It was at this point Trump also lashed out at criticism that he hadn’t spoken enough about Floyd’s death. Trump complained that he wasn’t receiving enough credit for mentioning it at the SpaceX launch, telling the call participants that “we just sent out a billion-dollar rocket” but that he still mentioned Floyd at the top of his remarks.
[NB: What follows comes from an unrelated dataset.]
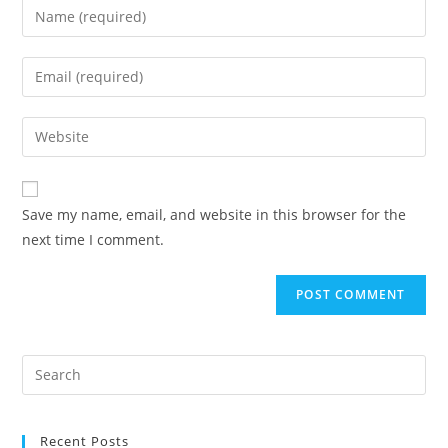
Save my name, email, and website in this browser for the
next time I comment.
Recent Posts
“The whole world was disgraced by it, not just our country,” he told the governors of the manner of Floyd’s death. “Nobody can tell me I haven’t spoken about it. I’ve spoken about it at great length. … But I also have to speak about law and order.”

The president ended the call by instructing governors again to utilize the National Guard to clamp down on the protests, telling them that “you’re much better off” with too many defense assets than too few, and “too few is unacceptable.”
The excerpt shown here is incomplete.